++++ Exercise material ++++
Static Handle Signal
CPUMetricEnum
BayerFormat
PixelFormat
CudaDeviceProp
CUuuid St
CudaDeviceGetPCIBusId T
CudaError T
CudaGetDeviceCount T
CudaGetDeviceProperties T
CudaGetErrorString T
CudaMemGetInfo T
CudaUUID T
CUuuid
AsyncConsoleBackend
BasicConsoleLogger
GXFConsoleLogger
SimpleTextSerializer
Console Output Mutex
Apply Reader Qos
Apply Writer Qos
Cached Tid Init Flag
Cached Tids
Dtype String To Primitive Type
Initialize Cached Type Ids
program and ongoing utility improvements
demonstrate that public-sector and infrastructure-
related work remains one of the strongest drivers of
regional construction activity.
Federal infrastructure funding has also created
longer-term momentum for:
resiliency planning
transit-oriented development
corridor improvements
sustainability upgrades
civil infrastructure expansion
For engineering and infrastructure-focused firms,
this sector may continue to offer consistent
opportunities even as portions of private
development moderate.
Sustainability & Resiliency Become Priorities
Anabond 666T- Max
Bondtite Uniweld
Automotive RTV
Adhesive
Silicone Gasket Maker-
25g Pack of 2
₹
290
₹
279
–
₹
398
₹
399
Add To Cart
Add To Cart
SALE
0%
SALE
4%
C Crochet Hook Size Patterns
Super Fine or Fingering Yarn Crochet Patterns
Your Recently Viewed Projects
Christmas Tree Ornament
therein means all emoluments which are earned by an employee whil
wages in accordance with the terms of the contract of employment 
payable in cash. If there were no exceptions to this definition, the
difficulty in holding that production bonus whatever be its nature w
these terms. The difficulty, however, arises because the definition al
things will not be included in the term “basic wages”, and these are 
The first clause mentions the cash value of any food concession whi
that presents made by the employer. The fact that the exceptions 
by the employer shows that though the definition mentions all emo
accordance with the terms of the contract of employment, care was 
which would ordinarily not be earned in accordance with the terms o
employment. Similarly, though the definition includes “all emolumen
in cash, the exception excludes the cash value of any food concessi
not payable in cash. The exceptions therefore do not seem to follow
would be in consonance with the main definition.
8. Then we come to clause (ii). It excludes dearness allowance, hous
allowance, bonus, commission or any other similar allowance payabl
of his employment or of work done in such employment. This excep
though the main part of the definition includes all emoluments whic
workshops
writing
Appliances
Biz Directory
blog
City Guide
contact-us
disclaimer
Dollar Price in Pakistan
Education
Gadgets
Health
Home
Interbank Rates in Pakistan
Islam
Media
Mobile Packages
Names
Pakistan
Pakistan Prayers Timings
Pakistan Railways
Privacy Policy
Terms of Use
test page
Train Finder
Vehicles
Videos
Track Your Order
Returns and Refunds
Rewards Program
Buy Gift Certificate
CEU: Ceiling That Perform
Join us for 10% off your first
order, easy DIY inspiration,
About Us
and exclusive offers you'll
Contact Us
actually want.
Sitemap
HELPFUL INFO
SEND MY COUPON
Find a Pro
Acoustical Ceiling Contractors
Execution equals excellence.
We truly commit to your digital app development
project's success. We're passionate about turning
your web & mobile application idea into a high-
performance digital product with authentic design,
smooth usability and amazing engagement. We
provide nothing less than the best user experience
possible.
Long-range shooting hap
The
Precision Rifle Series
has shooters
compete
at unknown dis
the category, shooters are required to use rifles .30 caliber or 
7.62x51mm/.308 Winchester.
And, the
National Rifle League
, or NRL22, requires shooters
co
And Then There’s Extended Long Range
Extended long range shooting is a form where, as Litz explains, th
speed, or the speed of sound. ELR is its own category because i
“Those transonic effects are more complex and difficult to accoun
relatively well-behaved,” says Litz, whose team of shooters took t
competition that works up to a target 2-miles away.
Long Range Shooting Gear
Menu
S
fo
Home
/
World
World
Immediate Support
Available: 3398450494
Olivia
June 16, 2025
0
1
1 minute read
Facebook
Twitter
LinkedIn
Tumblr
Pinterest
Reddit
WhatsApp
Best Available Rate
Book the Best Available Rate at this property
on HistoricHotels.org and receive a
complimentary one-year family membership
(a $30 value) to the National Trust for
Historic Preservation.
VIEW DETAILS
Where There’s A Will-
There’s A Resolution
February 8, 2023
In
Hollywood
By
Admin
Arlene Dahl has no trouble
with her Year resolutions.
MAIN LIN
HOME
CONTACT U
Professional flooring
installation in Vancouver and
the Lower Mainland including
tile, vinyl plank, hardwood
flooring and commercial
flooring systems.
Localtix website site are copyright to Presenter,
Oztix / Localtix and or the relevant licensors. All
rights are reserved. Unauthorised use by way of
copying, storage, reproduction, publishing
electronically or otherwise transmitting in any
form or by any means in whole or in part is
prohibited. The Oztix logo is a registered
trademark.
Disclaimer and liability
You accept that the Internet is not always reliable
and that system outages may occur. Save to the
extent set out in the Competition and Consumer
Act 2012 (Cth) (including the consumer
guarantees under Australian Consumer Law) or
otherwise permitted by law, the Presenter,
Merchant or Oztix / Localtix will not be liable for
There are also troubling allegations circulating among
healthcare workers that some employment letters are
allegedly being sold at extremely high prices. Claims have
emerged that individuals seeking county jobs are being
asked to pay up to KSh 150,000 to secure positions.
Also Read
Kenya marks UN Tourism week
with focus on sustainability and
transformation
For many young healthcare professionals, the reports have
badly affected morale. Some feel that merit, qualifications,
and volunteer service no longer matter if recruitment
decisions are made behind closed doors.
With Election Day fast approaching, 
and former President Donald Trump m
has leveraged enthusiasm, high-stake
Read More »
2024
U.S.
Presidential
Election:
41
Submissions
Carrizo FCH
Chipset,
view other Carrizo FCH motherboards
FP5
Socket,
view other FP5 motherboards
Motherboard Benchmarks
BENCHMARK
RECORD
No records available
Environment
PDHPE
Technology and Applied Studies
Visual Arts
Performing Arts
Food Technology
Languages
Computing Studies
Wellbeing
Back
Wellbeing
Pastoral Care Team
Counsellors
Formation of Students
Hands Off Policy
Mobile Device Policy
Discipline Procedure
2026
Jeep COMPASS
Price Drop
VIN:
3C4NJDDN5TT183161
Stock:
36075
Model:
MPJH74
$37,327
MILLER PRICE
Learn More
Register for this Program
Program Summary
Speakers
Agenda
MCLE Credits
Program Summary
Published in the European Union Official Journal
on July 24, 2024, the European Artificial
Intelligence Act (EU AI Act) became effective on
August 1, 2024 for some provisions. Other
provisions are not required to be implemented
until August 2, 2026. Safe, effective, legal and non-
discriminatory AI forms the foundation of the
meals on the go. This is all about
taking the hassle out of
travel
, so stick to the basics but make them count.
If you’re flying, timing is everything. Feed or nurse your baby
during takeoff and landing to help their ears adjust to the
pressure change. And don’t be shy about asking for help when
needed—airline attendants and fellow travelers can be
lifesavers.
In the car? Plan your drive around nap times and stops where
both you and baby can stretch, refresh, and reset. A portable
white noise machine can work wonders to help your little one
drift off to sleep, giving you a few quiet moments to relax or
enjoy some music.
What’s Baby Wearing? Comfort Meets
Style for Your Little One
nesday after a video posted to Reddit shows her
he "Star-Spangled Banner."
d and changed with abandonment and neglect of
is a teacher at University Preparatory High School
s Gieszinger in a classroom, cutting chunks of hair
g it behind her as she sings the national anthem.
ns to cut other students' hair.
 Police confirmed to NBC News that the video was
++++
### Work item
Wherever the string "digital" turns up in the material, copy the whole line.

### Exercise response
We truly commit to your digital app development
performance digital product with authentic design,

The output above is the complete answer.